The health concerns that surround tobacco products are well documented. Lung cancer, heart disease, and stroke are some of the more serious and well-known problems, but recent research shows that exposure to tobacco smoke may also cause behavior problems in children.
Researchers from Inserm and Pierre and Marie Curie University (UPMC) have taken hospital data from six French cities and found that exposure to tobacco smoke, both before and after a child is born, can lead to emotional and behavioral disorders later in life.
“Exposure to ETS [environmental tobacco smoke] in the postnatal period, alone or in association with exposure during pregnancy, increases the risk of behavioural disorders in primary school children,” said Isabella Annesi-Maesano, lead researcher of the study.
In order to come to this conclusion, Annesi-Maesano and her team used data from six French cities that looked at 5,221 children in primary school. The parents of those studied were asked to complete a questionnaire that would allow the researchers to gauge each child’s behavioral and psychological well-being. Approximately 21% of the children who were examined were exposed to ETS in the prenatal and postnatal periods.
After compiling all of the results, the researchers found that children exposed to ETS in the prenatal and postnatal periods were more likely to develop emotional and conduct disorders.
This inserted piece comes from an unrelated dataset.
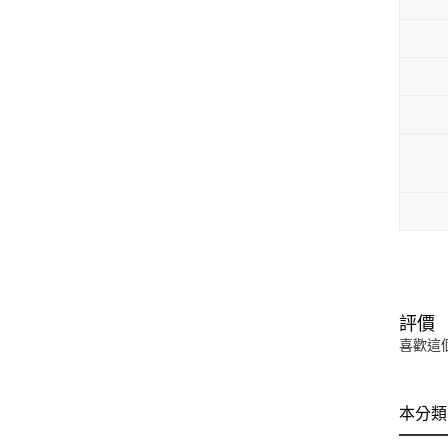
評價
喜歡這
本分類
These findings lend credence to prior research done on animals. Scientists believe that the nicotine found in tobacco products can cause structural changes to the brain if they are introduced early in life, which, in turn, leads to altered brain development as a child matures.
“Our data indicates that passive smoking, in addition to the well-known effects on health, should also be avoided because of the behavioural disorders it may cause in children,” concluded one researcher. The team’s full study has been published in the journal PLOS ONE.